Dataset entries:
▼

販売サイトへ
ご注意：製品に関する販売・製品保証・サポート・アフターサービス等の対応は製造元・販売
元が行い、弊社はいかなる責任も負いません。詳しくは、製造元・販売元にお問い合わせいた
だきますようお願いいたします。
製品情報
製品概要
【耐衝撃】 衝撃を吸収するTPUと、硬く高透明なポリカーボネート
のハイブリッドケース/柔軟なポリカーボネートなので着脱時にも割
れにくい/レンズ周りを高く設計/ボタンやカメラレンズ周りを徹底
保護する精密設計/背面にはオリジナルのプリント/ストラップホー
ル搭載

▲

What is needed: All lines of the data above must be repeated exactly.

Result below:
販売サイトへ
ご注意：製品に関する販売・製品保証・サポート・アフターサービス等の対応は製造元・販売
元が行い、弊社はいかなる責任も負いません。詳しくは、製造元・販売元にお問い合わせいた
だきますようお願いいたします。
製品情報
製品概要
【耐衝撃】 衝撃を吸収するTPUと、硬く高透明なポリカーボネート
のハイブリッドケース/柔軟なポリカーボネートなので着脱時にも割
れにくい/レンズ周りを高く設計/ボタンやカメラレンズ周りを徹底
保護する精密設計/背面にはオリジナルのプリント/ストラップホー
ル搭載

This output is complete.